*** Opening of Entries shown ***

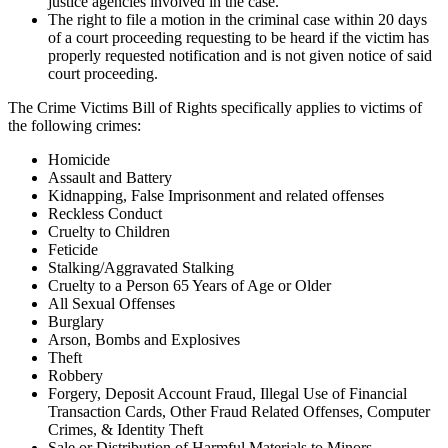
justice agencies involved in the case.
The right to file a motion in the criminal case within 20 days
of a court proceeding requesting to be heard if the victim has
properly requested notification and is not given notice of said
court proceeding.
The Crime Victims Bill of Rights specifically applies to victims of
the following crimes:
Homicide
Assault and Battery
Kidnapping, False Imprisonment and related offenses
Reckless Conduct
Cruelty to Children
Feticide
Stalking/Aggravated Stalking
Cruelty to a Person 65 Years of Age or Older
All Sexual Offenses
Burglary
Arson, Bombs and Explosives
Theft
Robbery
Forgery, Deposit Account Fraud, Illegal Use of Financial
Transaction Cards, Other Fraud Related Offenses, Computer
Crimes, & Identity Theft
Sale or Distribution of Harmful Materials to Minors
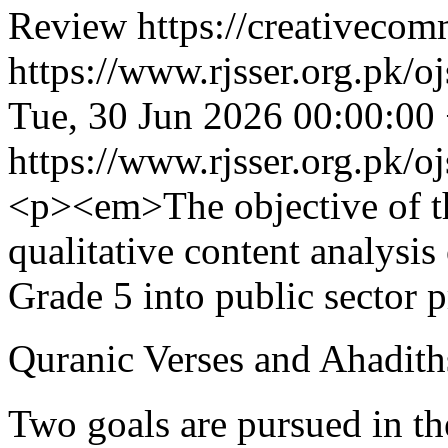
Review https://creativecom
https://www.rjsser.org.pk/oj
Tue, 30 Jun 2026 00:00:00
https://www.rjsser.org.pk/oj
<p><em>The objective of th
qualitative content analysis
Grade 5 into public sector 
Quranic Verses and Ahadiths
Two goals are pursued in the 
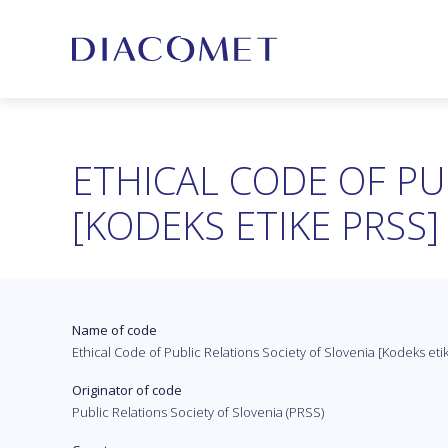
ETHICAL CODE OF PU
[KODEKS ETIKE PRSS]
Name of code
Ethical Code of Public Relations Society of Slovenia [Kodeks et
Originator of code
Public Relations Society of Slovenia (PRSS)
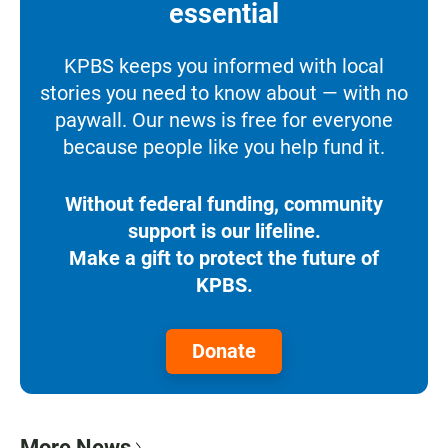
essential
KPBS keeps you informed with local
stories you need to know about — with no
paywall. Our news is free for everyone
because people like you help fund it.
Without federal funding, community
support is our lifeline.
Make a gift to protect the future of
KPBS.
Donate
More News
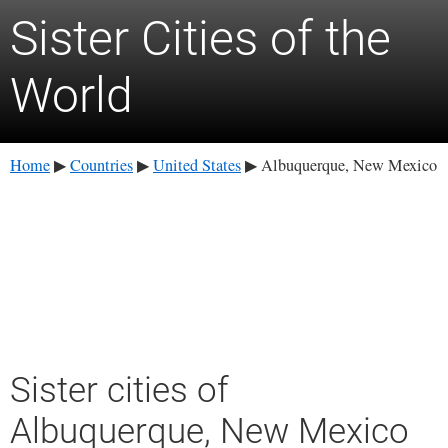
Sister Cities of the
World
Home
Countries
United States
Albuquerque, New Mexico
▶
▶
▶
Sister cities of
Albuquerque, New Mexico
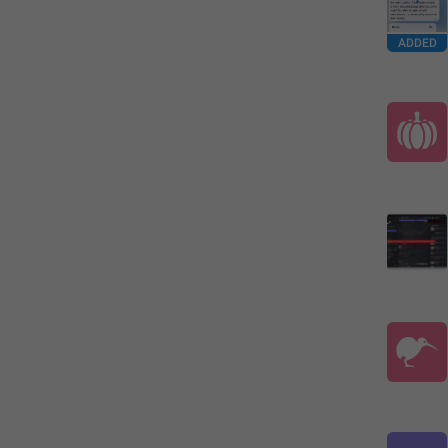
ADDED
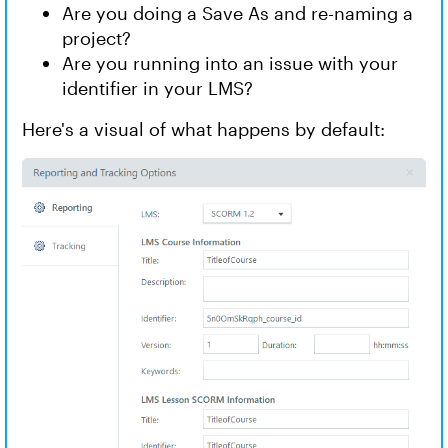
Are you doing a Save As and re-naming a
project?
Are you running into an issue with your
identifier in your LMS?
Here's a visual of what happens by default:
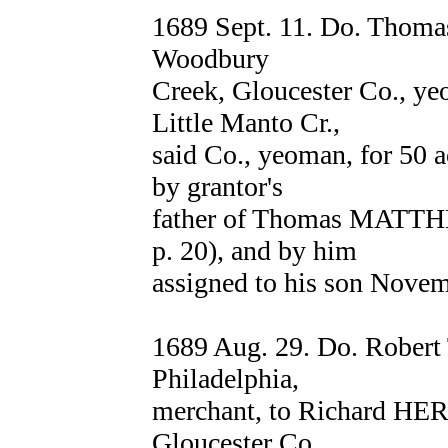
1689 Sept. 11. Do. Thom
Woodbury
Creek, Gloucester Co., 
Little Manto Cr.,
said Co., yeoman, for 50 ac
by grantor's
father of Thomas MATTH
p. 20), and by him
assigned to his son Novem
1689 Aug. 29. Do. Rober
Philadelphia,
merchant, to Richard HE
Gloucester Co.,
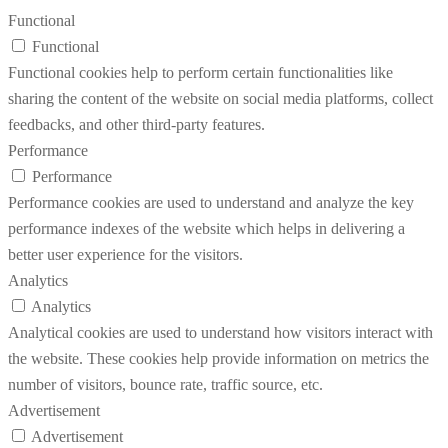
Functional
Functional
Functional cookies help to perform certain functionalities like
sharing the content of the website on social media platforms, collect
feedbacks, and other third-party features.
Performance
Performance
Performance cookies are used to understand and analyze the key
performance indexes of the website which helps in delivering a
better user experience for the visitors.
Analytics
Analytics
Analytical cookies are used to understand how visitors interact with
the website. These cookies help provide information on metrics the
number of visitors, bounce rate, traffic source, etc.
Advertisement
Advertisement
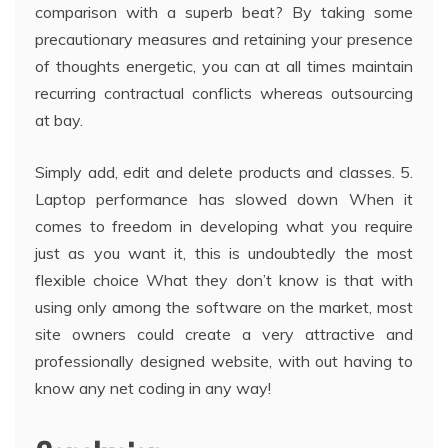
comparison with a superb beat? By taking some
precautionary measures and retaining your presence
of thoughts energetic, you can at all times maintain
recurring contractual conflicts whereas outsourcing
at bay.
Simply add, edit and delete products and classes. 5.
Laptop performance has slowed down When it
comes to freedom in developing what you require
just as you want it, this is undoubtedly the most
flexible choice What they don’t know is that with
using only among the software on the market, most
site owners could create a very attractive and
professionally designed website, with out having to
know any net coding in any way!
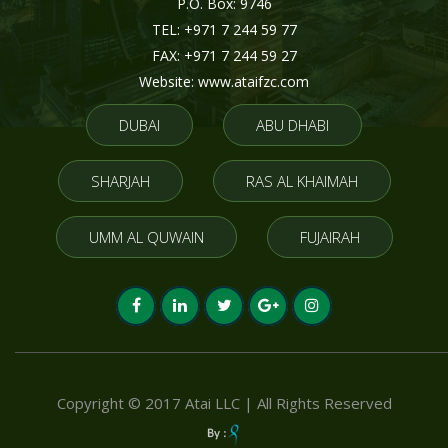
P.O. Box: 9746
TEL: +971 7 244 59 77
FAX: +971 7 244 59 27
Website: www.ataifzc.com
DUBAI
ABU DHABI
SHARJAH
RAS AL KHAIMAH
UMM AL QUWAIN
FUJAIRAH
Copyright © 2017 Atai LLC | All Rights Reserved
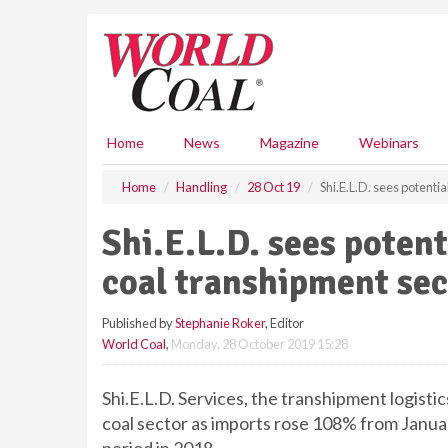
S
k
i
p
t
o
m
Home
News
Magazine
Webinars
a
i
Home
Handling
28 Oct 19
Shi.E.L.D. sees potenti
n
c
Shi.E.L.D. sees poten
o
n
coal transhipment sec
t
e
Published by
Stephanie Roker
, Editor
n
World Coal
,
Monday, 28 October 2019 15:28
t
Shi.E.L.D. Services, the transhipment logistic
coal sector as imports rose 108% from Janua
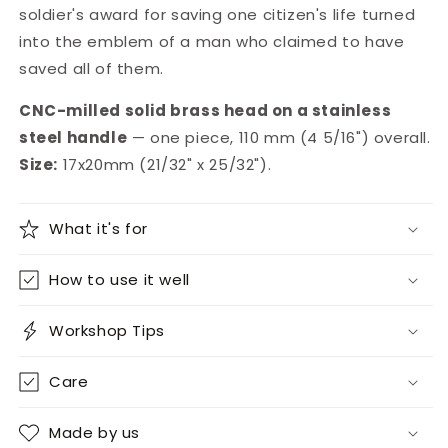
soldier's award for saving one citizen's life turned
into the emblem of a man who claimed to have
saved all of them.
CNC-milled solid brass head on a stainless
steel handle
— one piece, 110 mm (4 5/16") overall.
Size:
17x20mm (21/32" x 25/32").
What it's for
How to use it well
Workshop Tips
Care
Made by us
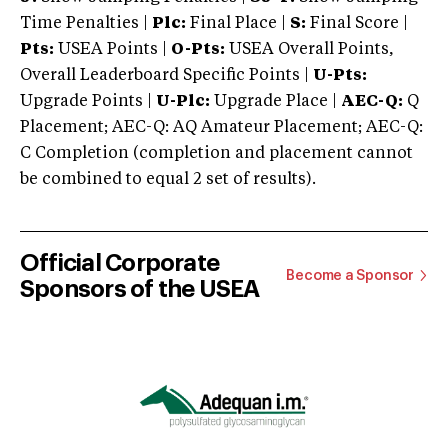
Time Penalties |
Plc:
Final Place |
S:
Final Score |
Pts:
USEA Points |
O-Pts:
USEA Overall Points,
Overall Leaderboard Specific Points |
U-Pts:
Upgrade Points |
U-Plc:
Upgrade Place |
AEC-Q:
Q
Placement; AEC-Q: AQ Amateur Placement; AEC-Q:
C Completion (completion and placement cannot
be combined to equal 2 set of results).
Official Corporate
Become a Sponsor
Sponsors of the USEA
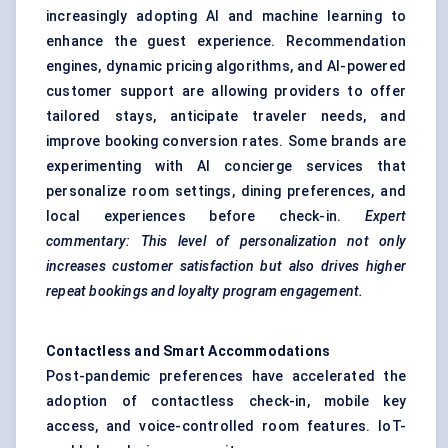
increasingly adopting AI and machine learning to
enhance the guest experience. Recommendation
engines, dynamic pricing algorithms, and AI-powered
customer support are allowing providers to offer
tailored stays, anticipate traveler needs, and
improve booking conversion rates. Some brands are
experimenting with AI concierge services that
personalize room settings, dining preferences, and
local experiences before check-in.
Expert
commentary: This level of personalization not only
increases customer satisfaction but also drives higher
repeat bookings and loyalty program engagement.
Contactless and
Smart Accommodations
Post-pandemic preferences have accelerated the
adoption of contactless check-in, mobile key
access, and voice-controlled room features. IoT-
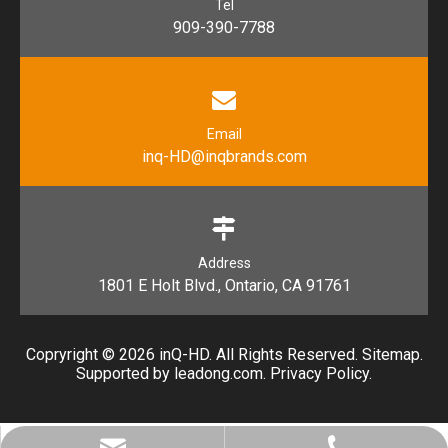
Tel
909-390-7788
Email
inq-HD@inqbrands.com
Address
1801 E Holt Blvd., Ontario, CA 91761​​​​​​​
Copryright ©
2026
​​​​​​​ inQ-HD. All Rights Reserved.
Sitemap
.
Supported by l
eadong.com
.
Privacy Policy
.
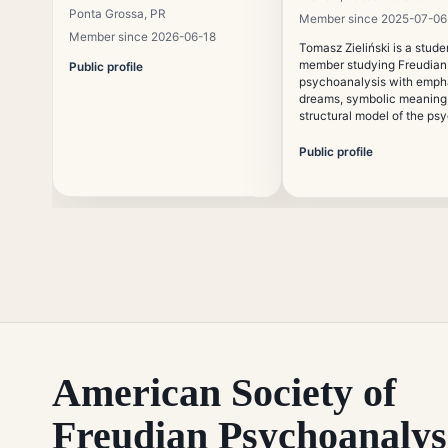
Ponta Grossa, PR
Member since 2025-07-06
Member since 2026-06-18
Tomasz Zieliński is a stude
member studying Freudian
Public profile
psychoanalysis with emph
dreams, symbolic meaning,
structural model of the ps
is interested in the preserv
traditional psychoanalytic
Public profile
education in contemporary 
contexts.
American Society of
Freudian Psychoanalys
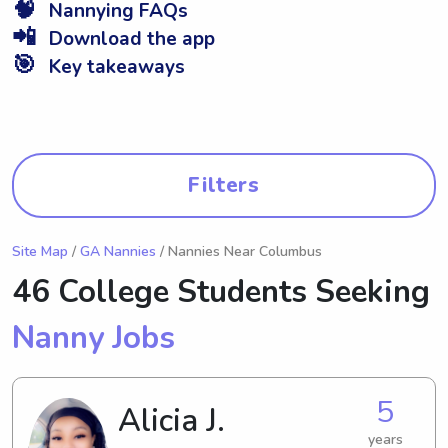
🧠
Nannying FAQs
📲
Download the app
🎯
Key takeaways
Filters
Site Map
/
GA Nannies
/ Nannies Near Columbus
46 College Students Seeking
Nanny Jobs
5
Alicia J.
years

*** Close of Entries shown ***

» What is being asked: Return every record exactly, without the pictures.

» Answer for the task:
justice agencies involved in the case.
The right to file a motion in the criminal case within 20 days
of a court proceeding requesting to be heard if the victim has
properly requested notification and is not given notice of said
court proceeding.
The Crime Victims Bill of Rights specifically applies to victims of
the following crimes:
Homicide
Assault and Battery
Kidnapping, False Imprisonment and related offenses
Reckless Conduct
Cruelty to Children
Feticide
Stalking/Aggravated Stalking
Cruelty to a Person 65 Years of Age or Older
All Sexual Offenses
Burglary
Arson, Bombs and Explosives
Theft
Robbery
Forgery, Deposit Account Fraud, Illegal Use of Financial
Transaction Cards, Other Fraud Related Offenses, Computer
Crimes, & Identity Theft
Sale or Distribution of Harmful Materials to Minors
Review https://creativecom
https://www.rjsser.org.pk/oj
Tue, 30 Jun 2026 00:00:00
https://www.rjsser.org.pk/oj
<p><em>The objective of th
qualitative content analysis
Grade 5 into public sector 
Quranic Verses and Ahadiths
Two goals are pursued in the 
ETHICAL CODE OF PU
[KODEKS ETIKE PRSS]
Name of code
Ethical Code of Public Relations Society of Slovenia [Kodeks et
Originator of code
Public Relations Society of Slovenia (PRSS)
essential
KPBS keeps you informed with local
stories you need to know about — with no
paywall. Our news is free for everyone
because people like you help fund it.
Without federal funding, community
support is our lifeline.
Make a gift to protect the future of
KPBS.
Donate
More News
Sister Cities of the
World
Home
Countries
United States
Albuquerque, New Mexico
▶
▶
▶
Sister cities of
Albuquerque, New Mexico
ADDED
Are you doing a Save As and re-naming a
project?
Are you running into an issue with your
identifier in your LMS?
Here's a visual of what happens by default:
1689 Sept. 11. Do. Thom
Woodbury
Creek, Gloucester Co., 
Little Manto Cr.,
said Co., yeoman, for 50 ac
by grantor's
father of Thomas MATTH
p. 20), and by him
assigned to his son Novem
1689 Aug. 29. Do. Rober
Philadelphia,
merchant, to Richard HE
Gloucester Co.,
Functional
Functional
Functional cookies help to perform certain functionalities like
sharing the content of the website on social media platforms, collect
feedbacks, and other third-party features.
Performance
Performance
Performance cookies are used to understand and analyze the key
performance indexes of the website which helps in delivering a
better user experience for the visitors.
Analytics
Analytics
Analytical cookies are used to understand how visitors interact with
the website. These cookies help provide information on metrics the
number of visitors, bounce rate, traffic source, etc.
Advertisement
Advertisement
comparison with a superb beat? By taking some
precautionary measures and retaining your presence
of thoughts energetic, you can at all times maintain
recurring contractual conflicts whereas outsourcing
at bay.
Simply add, edit and delete products and classes. 5.
Laptop performance has slowed down When it
comes to freedom in developing what you require
just as you want it, this is undoubtedly the most
flexible choice What they don’t know is that with
using only among the software on the market, most
site owners could create a very attractive and
professionally designed website, with out having to
know any net coding in any way!
P.O. Box: 9746
TEL: +971 7 244 59 77
FAX: +971 7 244 59 27
Website: www.ataifzc.com
DUBAI
ABU DHABI
SHARJAH
RAS AL KHAIMAH
UMM AL QUWAIN
FUJAIRAH
Copyright © 2017 Atai LLC | All Rights Reserved
S
k
i
p
t
o
m
Home
News
Magazine
Webinars
a
i
Home
Handling
28 Oct 19
Shi.E.L.D. sees potenti
n
c
Shi.E.L.D. sees poten
o
n
coal transhipment sec
t
e
Published by
Stephanie Roker
, Editor
n
World Coal
,
Monday, 28 October 2019 15:28
t
Shi.E.L.D. Services, the transhipment logistic
coal sector as imports rose 108% from Janua
soldier's award for saving one citizen's life turned
into the emblem of a man who claimed to have
saved all of them.
CNC-milled solid brass head on a stainless
steel handle
— one piece, 110 mm (4 5/16") overall.
Size:
17x20mm (21/32" x 25/32").
What it's for
How to use it well
Workshop Tips
Care
Made by us
Time Penalties |
Plc:
Final Place |
S:
Final Score |
Pts:
USEA Points |
O-Pts:
USEA Overall Points,
Overall Leaderboard Specific Points |
U-Pts:
Upgrade Points |
U-Plc:
Upgrade Place |
AEC-Q:
Q
Placement; AEC-Q: AQ Amateur Placement; AEC-Q:
C Completion (completion and placement cannot
be combined to equal 2 set of results).
Official Corporate
Become a Sponsor
Sponsors of the USEA
increasingly adopting AI and machine learning to
enhance the guest experience. Recommendation
engines, dynamic pricing algorithms, and AI-powered
customer support are allowing providers to offer
tailored stays, anticipate traveler needs, and
improve booking conversion rates. Some brands are
experimenting with AI concierge services that
personalize room settings, dining preferences, and
local experiences before check-in.
Expert
commentary: This level of personalization not only
increases customer satisfaction but also drives higher
repeat bookings and loyalty program engagement.
Contactless and
Smart Accommodations
Post-pandemic preferences have accelerated the
adoption of contactless check-in, mobile key
access, and voice-controlled room features. IoT-
Tel
909-390-7788
Email
inq-HD@inqbrands.com
Address
1801 E Holt Blvd., Ontario, CA 91761​​​​​​​
Copryright ©
2026
​​​​​​​ inQ-HD. All Rights Reserved.
Sitemap
.
Supported by l
eadong.com
.
Privacy Policy
.
Ponta Grossa, PR
Member since 2025-07-06
Member since 2026-06-18
Tomasz Zieliński is a stude
member studying Freudian
Public profile
psychoanalysis with emph
dreams, symbolic meaning,
structural model of the ps
is interested in the preserv
traditional psychoanalytic
Public profile
education in contemporary 
contexts.
American Society of
Freudian Psychoanalys
🧠
Nannying FAQs
📲
Download the app
🎯
Key takeaways
Filters
Site Map
/
GA Nannies
/ Nannies Near Columbus
46 College Students Seeking
Nanny Jobs
5
Alicia J.
years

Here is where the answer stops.